● Description of the task:
Exact transcript, pictures excluded: write out every record below.

● Given entries:
_ _ _ _ _ _ _

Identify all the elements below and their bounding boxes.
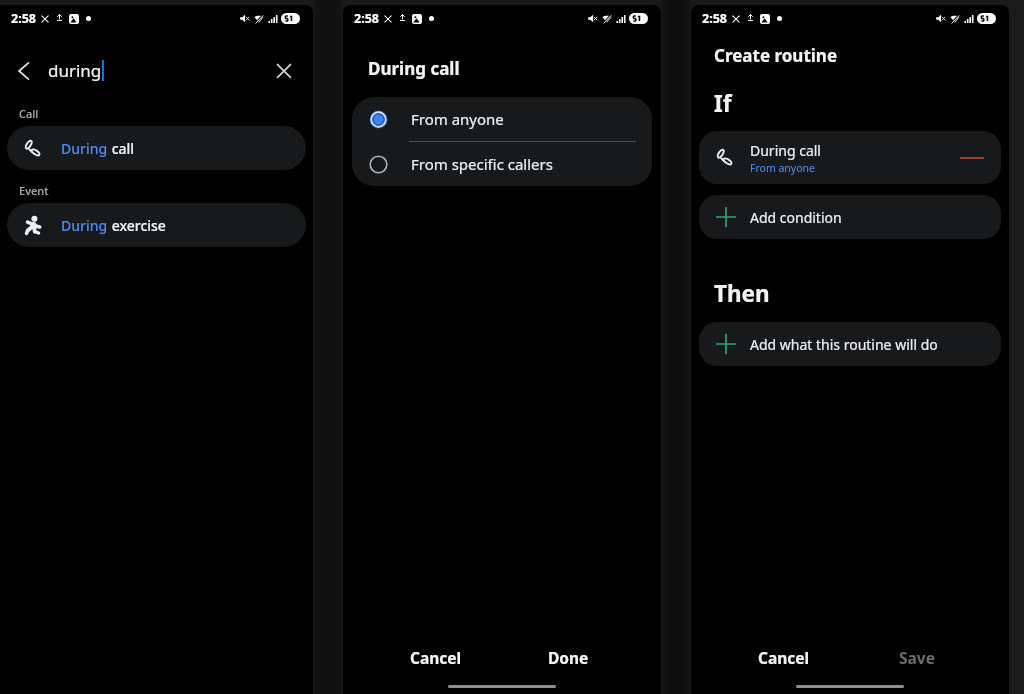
button[interactable]: Add condition [699,195,1001,239]
staticText: exercise [108,216,166,235]
staticText: during [48,59,102,82]
staticText: Cancel [410,647,462,668]
button[interactable]: During [7,203,306,247]
button[interactable]: During call [699,131,1001,184]
button[interactable]: From specific callers [352,142,652,186]
staticText: During call [750,141,821,160]
staticText: Add what this routine will do [750,335,938,354]
button[interactable]: Remove condition [954,140,990,176]
staticText: Then [714,278,770,309]
staticText: During [61,216,108,235]
staticText: From specific callers [411,154,553,174]
staticText: 2:58 [702,10,727,27]
staticText: During call [368,57,460,80]
staticText: Add condition [750,208,842,227]
button[interactable]: Done [502,630,635,684]
staticText: Event [19,183,49,198]
staticText: From anyone [411,109,504,129]
staticText: call [108,139,135,158]
staticText: Cancel [758,647,810,668]
staticText: During [61,139,108,158]
button[interactable]: Cancel [717,630,850,684]
button[interactable]: Cancel [369,630,502,684]
button[interactable]: During [7,126,306,170]
staticText: 2:58 [11,10,36,27]
button[interactable]: Save [850,630,983,684]
button[interactable]: Add what this routine will do [699,322,1001,366]
staticText: From anyone [750,161,815,175]
button[interactable]: From anyone [352,97,652,141]
staticText: Save [899,647,935,668]
button[interactable]: Back [0,48,46,94]
staticText: If [714,88,732,119]
staticText: Call [19,106,39,121]
staticText: Create routine [714,44,838,67]
button[interactable]: Clear search [261,48,307,94]
staticText: Done [548,647,589,668]
staticText: 2:58 [354,10,379,27]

_ _ _ _ _ _ _

● Worked solution:
Identify all the elements below and their bounding boxes.
button[interactable]: Add condition [699,195,1001,239]
staticText: exercise [108,216,166,235]
staticText: during [48,59,102,82]
staticText: Cancel [410,647,462,668]
button[interactable]: During [7,203,306,247]
button[interactable]: During call [699,131,1001,184]
button[interactable]: From specific callers [352,142,652,186]
staticText: During call [750,141,821,160]
staticText: Add what this routine will do [750,335,938,354]
button[interactable]: Remove condition [954,140,990,176]
staticText: Then [714,278,770,309]
staticText: During [61,216,108,235]
staticText: From specific callers [411,154,553,174]
staticText: 2:58 [702,10,727,27]
staticText: During call [368,57,460,80]
staticText: Add condition [750,208,842,227]
button[interactable]: Done [502,630,635,684]
staticText: Event [19,183,49,198]
staticText: From anyone [411,109,504,129]
staticText: call [108,139,135,158]
staticText: Cancel [758,647,810,668]
staticText: During [61,139,108,158]
button[interactable]: Cancel [717,630,850,684]
button[interactable]: Cancel [369,630,502,684]
button[interactable]: During [7,126,306,170]
staticText: 2:58 [11,10,36,27]
button[interactable]: Save [850,630,983,684]
button[interactable]: Add what this routine will do [699,322,1001,366]
staticText: From anyone [750,161,815,175]
button[interactable]: From anyone [352,97,652,141]
staticText: Save [899,647,935,668]
button[interactable]: Back [0,48,46,94]
staticText: If [714,88,732,119]
staticText: Call [19,106,39,121]
staticText: Create routine [714,44,838,67]
button[interactable]: Clear search [261,48,307,94]
staticText: Done [548,647,589,668]
staticText: 2:58 [354,10,379,27]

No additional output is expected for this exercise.